Simple Scheduling Form: The progressive weight uses a fixed linear \(s = 1 - i/T\), and the preference for \(\Delta t\) is modeled linearly by \(1 - \Delta t\). More optimal, data-adaptive curricula (e.g., switching based on real-time \(v\) quality) were not explored.
Task Generalizability: The method was only validated on ImageNet class-conditional generation, leaving text-to-image, video, and 3D generation to future observation.

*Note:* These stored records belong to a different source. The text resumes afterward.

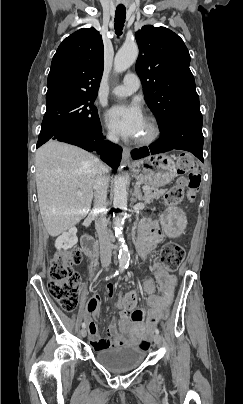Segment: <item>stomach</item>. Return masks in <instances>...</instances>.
I'll list each match as a JSON object with an SVG mask.
<instances>
[{
	"label": "stomach",
	"instance_id": "stomach-1",
	"mask_svg": "<svg viewBox=\"0 0 243 404\" xmlns=\"http://www.w3.org/2000/svg\"><path fill=\"white\" fill-rule=\"evenodd\" d=\"M135 178L142 184L161 187L177 176L174 160L166 154H157L136 161L132 165ZM165 231L170 236L180 235L186 226V217L180 209L170 208L161 218Z\"/></svg>",
	"mask_w": 243,
	"mask_h": 404
}]
</instances>
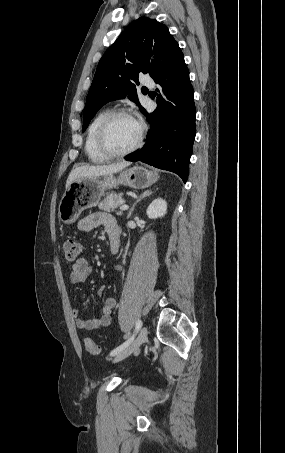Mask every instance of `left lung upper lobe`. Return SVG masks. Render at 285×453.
I'll return each instance as SVG.
<instances>
[{
    "label": "left lung upper lobe",
    "instance_id": "left-lung-upper-lobe-1",
    "mask_svg": "<svg viewBox=\"0 0 285 453\" xmlns=\"http://www.w3.org/2000/svg\"><path fill=\"white\" fill-rule=\"evenodd\" d=\"M177 44L168 27L155 19L141 17L131 23L99 61L86 99L82 131L109 101L128 96L140 106L133 82L137 83L140 73L153 77Z\"/></svg>",
    "mask_w": 285,
    "mask_h": 453
}]
</instances>
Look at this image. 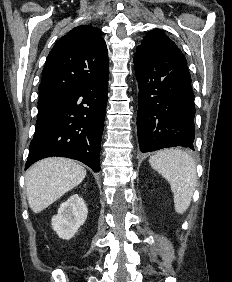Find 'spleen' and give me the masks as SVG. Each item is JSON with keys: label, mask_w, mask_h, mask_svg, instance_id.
I'll use <instances>...</instances> for the list:
<instances>
[{"label": "spleen", "mask_w": 232, "mask_h": 282, "mask_svg": "<svg viewBox=\"0 0 232 282\" xmlns=\"http://www.w3.org/2000/svg\"><path fill=\"white\" fill-rule=\"evenodd\" d=\"M149 162L170 183L176 212L184 213L190 205L195 188L194 160L181 150H164L150 157Z\"/></svg>", "instance_id": "spleen-1"}]
</instances>
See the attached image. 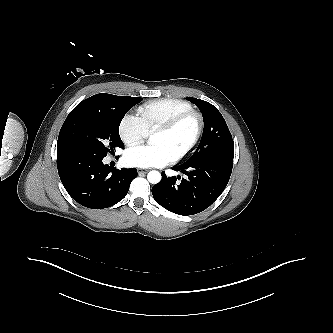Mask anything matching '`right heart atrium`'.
<instances>
[{
  "instance_id": "obj_1",
  "label": "right heart atrium",
  "mask_w": 333,
  "mask_h": 333,
  "mask_svg": "<svg viewBox=\"0 0 333 333\" xmlns=\"http://www.w3.org/2000/svg\"><path fill=\"white\" fill-rule=\"evenodd\" d=\"M118 132L127 146L142 143L149 133L140 117L134 114H126L122 117Z\"/></svg>"
}]
</instances>
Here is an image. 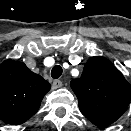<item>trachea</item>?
Returning <instances> with one entry per match:
<instances>
[{
  "instance_id": "trachea-1",
  "label": "trachea",
  "mask_w": 131,
  "mask_h": 131,
  "mask_svg": "<svg viewBox=\"0 0 131 131\" xmlns=\"http://www.w3.org/2000/svg\"><path fill=\"white\" fill-rule=\"evenodd\" d=\"M62 75V68L59 65H56L52 68L51 77L54 79L59 78Z\"/></svg>"
}]
</instances>
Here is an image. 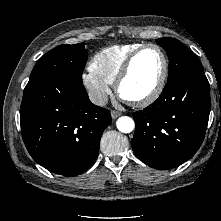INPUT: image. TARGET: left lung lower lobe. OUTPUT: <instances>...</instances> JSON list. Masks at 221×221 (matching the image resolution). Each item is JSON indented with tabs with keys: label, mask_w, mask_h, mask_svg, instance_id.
<instances>
[{
	"label": "left lung lower lobe",
	"mask_w": 221,
	"mask_h": 221,
	"mask_svg": "<svg viewBox=\"0 0 221 221\" xmlns=\"http://www.w3.org/2000/svg\"><path fill=\"white\" fill-rule=\"evenodd\" d=\"M209 113L210 87L204 71L182 76L165 86L154 103L133 113L135 155L155 169L178 167L201 146Z\"/></svg>",
	"instance_id": "1"
}]
</instances>
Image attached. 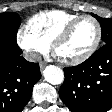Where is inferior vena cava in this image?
Returning <instances> with one entry per match:
<instances>
[{"label":"inferior vena cava","mask_w":112,"mask_h":112,"mask_svg":"<svg viewBox=\"0 0 112 112\" xmlns=\"http://www.w3.org/2000/svg\"><path fill=\"white\" fill-rule=\"evenodd\" d=\"M24 58L27 61L35 62V61H38L40 59V55L37 52H27V53H25Z\"/></svg>","instance_id":"1"}]
</instances>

vs. MeanFlow [18]: MeanFlow provides a stable end-to-end framework for learning \(v\) and \(u\) but ignores training dynamics. This paper retains the objective while improving the curriculum, pushing convergence and quality (3.43 \(\rightarrow\) 2.87).
vs. AlphaFlow [79]: AlphaFlow replaces the MeanFlow objective with a softened version; this paper improves training strategy without changing the objective, maintaining higher simplicity.
vs. CMT [30]: CMT breaks learning into multiple stages; this paper adheres to end-to-end, single-stage training, using progressive weighting to smoothly transition the curriculum.
vs. Consistency Models [66] / Shortcut [16] / IMM [85]: While these are explorations in end-to-end few-step generation, a gap with multi-step diffusion persists. This paper narrows the gap and demonstrates significant untapped potential in few-step generator training efficiency.

Rating¶

Novelty: ⭐⭐⭐⭐ Not a new module, but the perspective and findings from dissecting the \(v \leftrightarrow u\) dynamics via controlled experiments are solid and enlightening.
Experimental Thoroughness: ⭐⭐⭐⭐ Multi-scale (B/M/L/XL) validation plus extensive ablations on components/scheduling/CFG/multi-step support the conclusions, though primary observations rely on small models.
Writing Quality: ⭐⭐⭐⭐⭐ The "three observations \(\rightarrow\) two components" logic is clear, and the connection between analysis and method is tight.
Value: ⭐⭐⭐⭐ A plug-and-play, zero-cost enhancement that speeds up MeanFlow by 2.5× and improves FID is highly practical for few-step generation.